6.      We expected the clergy and lay leadership to review current ministries and stop those that were no longer viable. 

7.      We provided training in Leadership, Congregational Development, and Stewardship.  (For example: Congregations in the Re-Vitalization process were required to send a majority of Vestry Members to the Annual Diocesan Stewardship Conference.)

8.      We trained lay leaders in New Member Ministry (the genesis of Mary Palmer’s “Invite, Welcome and Connect” seminars.  And we shared best practices from similar sized congregations.

9.       We would ask the leadership to prepare a series of goals and timelines and made clear that continued funding was dependent on meeting them.

Of course, we were a large Diocese with plenty of staff to assist making these things happen.  Did these strategies work? In my 9 years with the Diocese, it worked in every intentional Re-Vitalization.

Once decline has reached a critical point, what is now needed is “Re-Birth” or frankly Resurrection.
A dying English speaking congregation of 15 folks becoming a growing Hispanic congregation is Rebirth, it is not revitalization.  Hence a dying English speaking congregation that starts a Spanish speaking service in hopes it will bring about revitalization to the English speaking side of a congregation is headed for trouble. 

In my experience, almost all Re-Birth events in congregations involved finding a new target for the future.  Sometimes this is ethnic.  Often times it is generational.  In dynamic places it often involves both.   I am also convinced that congregation Re-Birth is almost always a God thing and looks very much like a miracle.  I guess Resurrection is like that.  However, it is also important to remember that for a Resurrection to take place, something has to die.  And, of course, some congregations will simple die. 

Now with these three terms in front of us, Re-visioning, Re-Vitalization, and Re-Birth, I can now make a couple of final observations.

First, most congregational leaders wait too long to take initiative in each of these stages and often act in reactionary ways. 

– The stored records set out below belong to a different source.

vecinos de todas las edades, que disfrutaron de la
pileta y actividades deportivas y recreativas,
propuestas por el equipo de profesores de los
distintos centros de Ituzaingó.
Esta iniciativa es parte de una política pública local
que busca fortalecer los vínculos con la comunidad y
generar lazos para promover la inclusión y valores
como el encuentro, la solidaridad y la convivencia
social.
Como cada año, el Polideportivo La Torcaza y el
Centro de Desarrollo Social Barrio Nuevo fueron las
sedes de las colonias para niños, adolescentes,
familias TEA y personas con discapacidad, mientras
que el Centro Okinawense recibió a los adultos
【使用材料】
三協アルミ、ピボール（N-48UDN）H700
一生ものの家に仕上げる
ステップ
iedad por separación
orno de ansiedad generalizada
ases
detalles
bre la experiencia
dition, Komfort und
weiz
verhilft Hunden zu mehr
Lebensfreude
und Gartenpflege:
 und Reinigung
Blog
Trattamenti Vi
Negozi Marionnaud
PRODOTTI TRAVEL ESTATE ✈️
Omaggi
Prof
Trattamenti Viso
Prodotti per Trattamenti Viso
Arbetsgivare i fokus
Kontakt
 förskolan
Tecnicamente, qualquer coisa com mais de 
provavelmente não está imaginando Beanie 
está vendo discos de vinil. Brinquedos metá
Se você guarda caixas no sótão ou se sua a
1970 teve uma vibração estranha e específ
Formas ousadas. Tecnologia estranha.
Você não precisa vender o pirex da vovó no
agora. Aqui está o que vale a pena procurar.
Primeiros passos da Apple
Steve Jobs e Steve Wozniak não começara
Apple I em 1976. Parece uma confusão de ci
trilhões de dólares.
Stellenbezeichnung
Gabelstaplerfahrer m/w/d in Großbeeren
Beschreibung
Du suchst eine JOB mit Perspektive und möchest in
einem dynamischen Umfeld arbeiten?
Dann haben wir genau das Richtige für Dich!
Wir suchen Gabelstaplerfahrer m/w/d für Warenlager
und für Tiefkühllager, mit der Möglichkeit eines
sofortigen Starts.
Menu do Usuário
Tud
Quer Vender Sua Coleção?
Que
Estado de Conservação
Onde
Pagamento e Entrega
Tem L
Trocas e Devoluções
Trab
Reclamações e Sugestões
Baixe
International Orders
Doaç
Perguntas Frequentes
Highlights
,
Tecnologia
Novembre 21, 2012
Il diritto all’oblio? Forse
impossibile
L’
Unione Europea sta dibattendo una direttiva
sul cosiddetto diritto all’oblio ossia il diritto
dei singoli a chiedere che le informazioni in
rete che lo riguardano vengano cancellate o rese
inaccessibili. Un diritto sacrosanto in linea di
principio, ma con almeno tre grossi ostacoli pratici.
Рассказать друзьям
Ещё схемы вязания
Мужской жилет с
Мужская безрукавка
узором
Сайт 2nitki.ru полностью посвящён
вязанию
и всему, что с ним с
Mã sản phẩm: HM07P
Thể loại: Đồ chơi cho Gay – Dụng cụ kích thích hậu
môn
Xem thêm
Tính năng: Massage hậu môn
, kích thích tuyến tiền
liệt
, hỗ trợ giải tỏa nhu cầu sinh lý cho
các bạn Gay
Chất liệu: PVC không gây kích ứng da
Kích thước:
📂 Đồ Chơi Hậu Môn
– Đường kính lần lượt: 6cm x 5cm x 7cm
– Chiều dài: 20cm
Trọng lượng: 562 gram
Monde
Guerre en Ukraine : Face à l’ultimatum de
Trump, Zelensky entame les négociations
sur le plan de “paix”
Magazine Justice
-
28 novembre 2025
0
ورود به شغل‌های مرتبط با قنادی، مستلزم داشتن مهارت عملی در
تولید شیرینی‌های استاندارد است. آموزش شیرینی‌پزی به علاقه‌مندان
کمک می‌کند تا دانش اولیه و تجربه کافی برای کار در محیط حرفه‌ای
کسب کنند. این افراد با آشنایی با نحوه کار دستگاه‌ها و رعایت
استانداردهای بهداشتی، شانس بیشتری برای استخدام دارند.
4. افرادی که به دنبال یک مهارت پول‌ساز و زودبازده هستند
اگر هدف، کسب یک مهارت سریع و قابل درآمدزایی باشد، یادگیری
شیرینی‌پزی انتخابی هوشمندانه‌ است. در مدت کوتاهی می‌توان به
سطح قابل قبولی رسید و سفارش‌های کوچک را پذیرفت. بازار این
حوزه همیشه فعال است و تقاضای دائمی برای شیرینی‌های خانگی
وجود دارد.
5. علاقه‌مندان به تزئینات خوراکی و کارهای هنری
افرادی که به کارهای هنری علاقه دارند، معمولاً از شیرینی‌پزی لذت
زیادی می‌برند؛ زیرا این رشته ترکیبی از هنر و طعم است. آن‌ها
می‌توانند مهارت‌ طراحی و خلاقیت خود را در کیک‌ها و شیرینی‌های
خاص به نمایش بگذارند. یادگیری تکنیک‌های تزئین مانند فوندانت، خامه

Second, being in denial, the leaders often underestimate which stage they are really in.  Hence the congregation needing Re-Visioning just focuses on operations.  The congregation needing Re-Vitalization focuses on writing a new Mission Statement.  A congregation moving toward death believes a new Rector and new programs will turn things around.  And finally, a congregation in the throes of death believes that “Jesus will never let his Church die.”  As is often said, Denial is not a river in Egypt!

And third, Diocesan Leadership seldom intervenes with the right strategy at the right time even though they actual know better than local leaders the true state of the congregation. 

Now in my opinion, most of the 70 to 80% of our congregations in decline in TEC are in the Re-Vitalization stage and we need to train both clergy and lay leaders in the necessary steps to bring about this Re-Vitalization.  I would love to put together a two week continuing education at one of our seminaries on this and invite folks to attend.  I am still awaiting an invitation. 

In summary; A congregation in decline needs to understand what stage they are in and apply the appropriate strategy to meet it.  This often involves new leadership, especially clergy, and new information by way of training.  Re-Visioning can be done largely on the local level.  Re-Vitalization and Re-Birth need intentional Diocesan support.